GDNF-induced osteopontin from Müller glial cells promotes photoreceptor survival in the Pde6brd1 mouse model of retinal degeneration.

ABSTRACT

Glial cell line-derived neurotrophic factor (GDNF) enhances the survival of a variety of neurons, including photoreceptors (PR) in the retina. In contrast to most other GDNF receptive neurons, GDNF does, however, not exert its neuroprotective activity directly on PR neurons but transmits it indirectly by inducing expression of yet unknown neurotrophic factors in retinal Müller glial (RMG) cells. Genome-wide differential transcriptome analyses of GDNF-treated mouse retinas revealed 30 GDNF-induced transcripts containing a total of six genes coding for secreted molecules.
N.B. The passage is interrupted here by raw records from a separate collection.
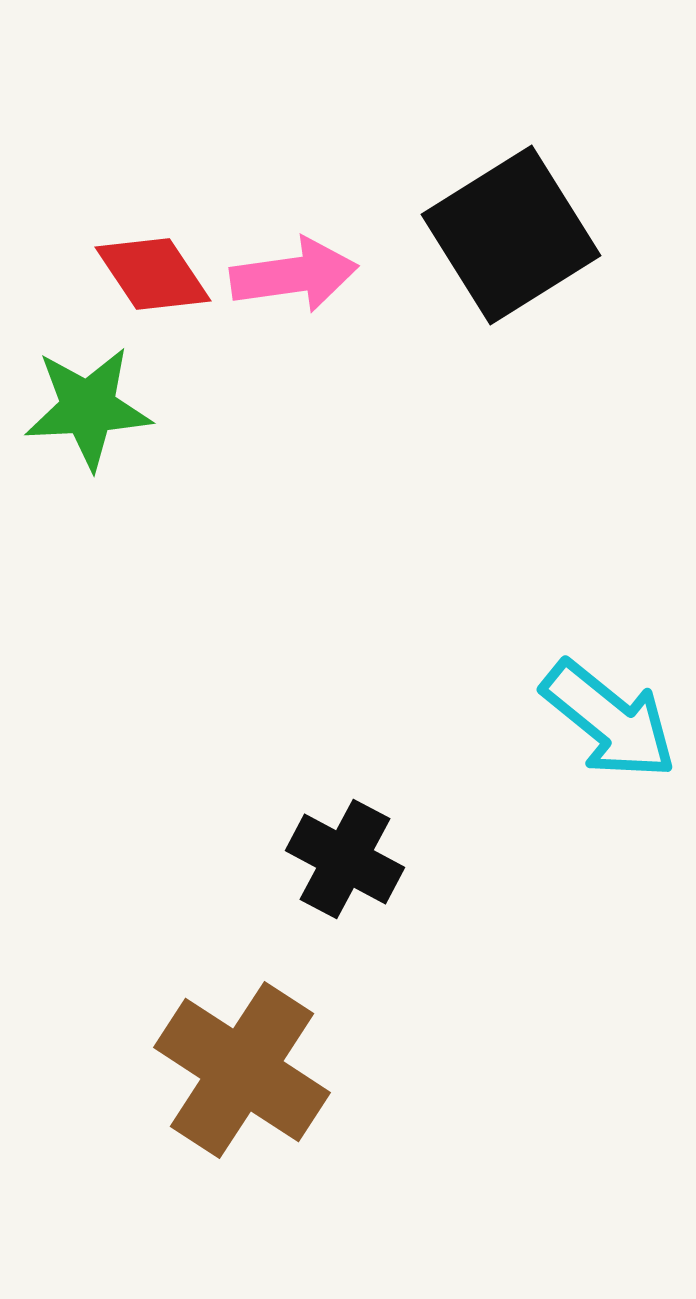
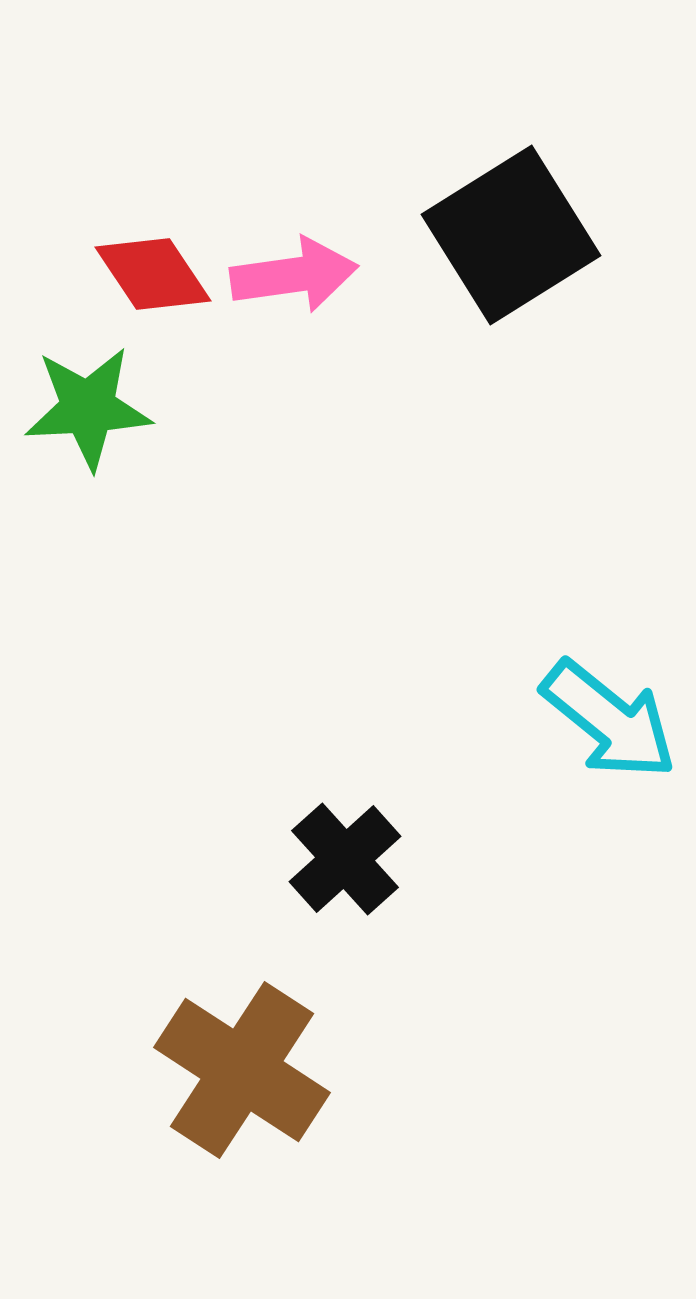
black cross: rotated 20 degrees clockwise
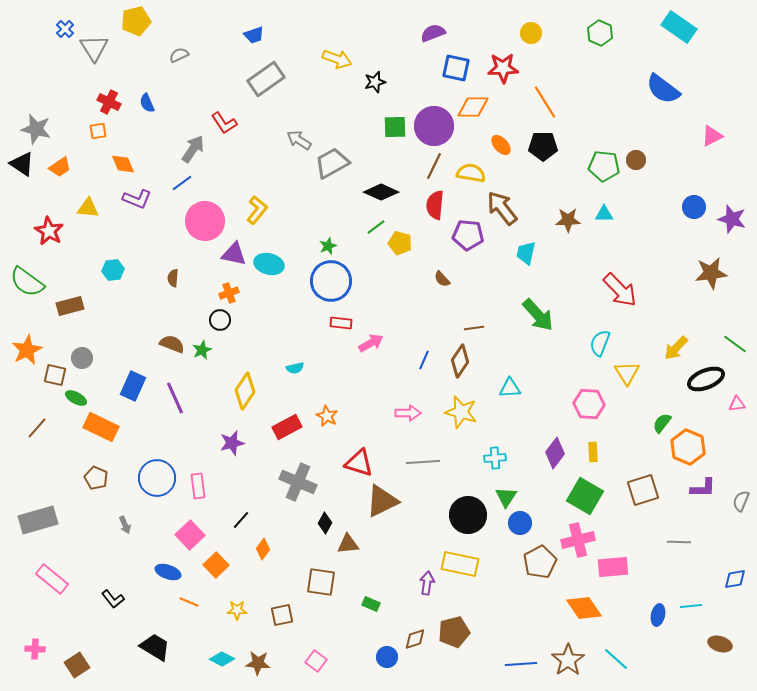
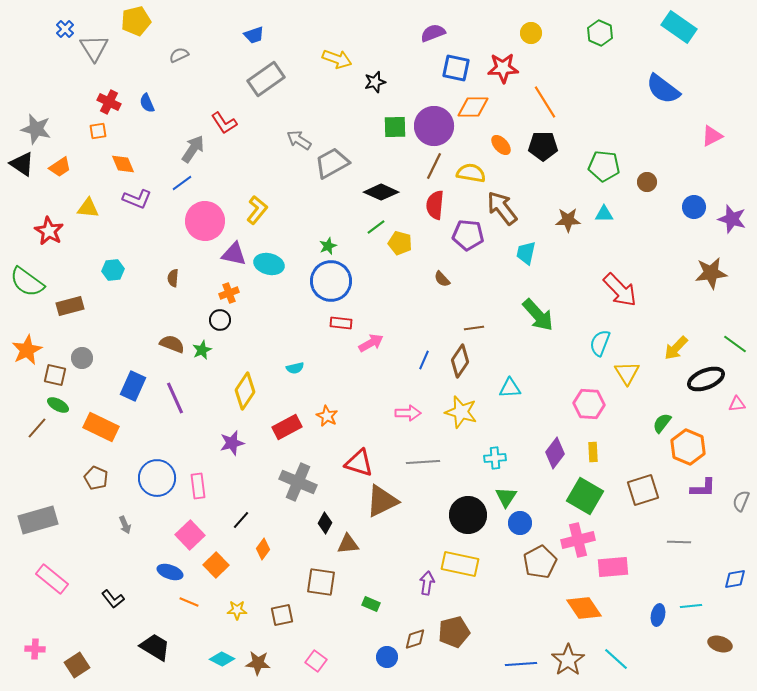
brown circle at (636, 160): moved 11 px right, 22 px down
green ellipse at (76, 398): moved 18 px left, 7 px down
blue ellipse at (168, 572): moved 2 px right
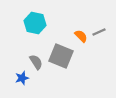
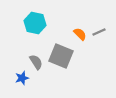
orange semicircle: moved 1 px left, 2 px up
Among them was (OPN), a secreted glycoprotein which was expressed in mouse RMG and secreted from primary mouse RMG in culture. Furthermore, OPN secretion was significantly upregulated on GDNF treatment of primary RMG. To validate, whether OPN could qualify as a neuroprotective factor for PR, we evaluated its potential neurotrophic activity on isolated PR in vitro as well as on retinal explants from the retinal degeneration 1 (Pde6brd1) mouse mutant. OPN exerted a significant, positive survival effect on primary porcine PR cells in a concentration-dependent manner and induced activation of PI3K/Akt pro-survival pathway. Moreover, in retinal explant cultures from Pde6brd1 mice, OPN significantly reduced the percentage of apoptotic cells to levels comparable with that observed in explants from wild-type mice and led to survival of significantly more PR in long-term retinal explant cultures. Our findings suggest that RMG-derived OPN is a novel candidate protein that transmits part of the GDNF-induced neuroprotective activity of RMG to PR cells.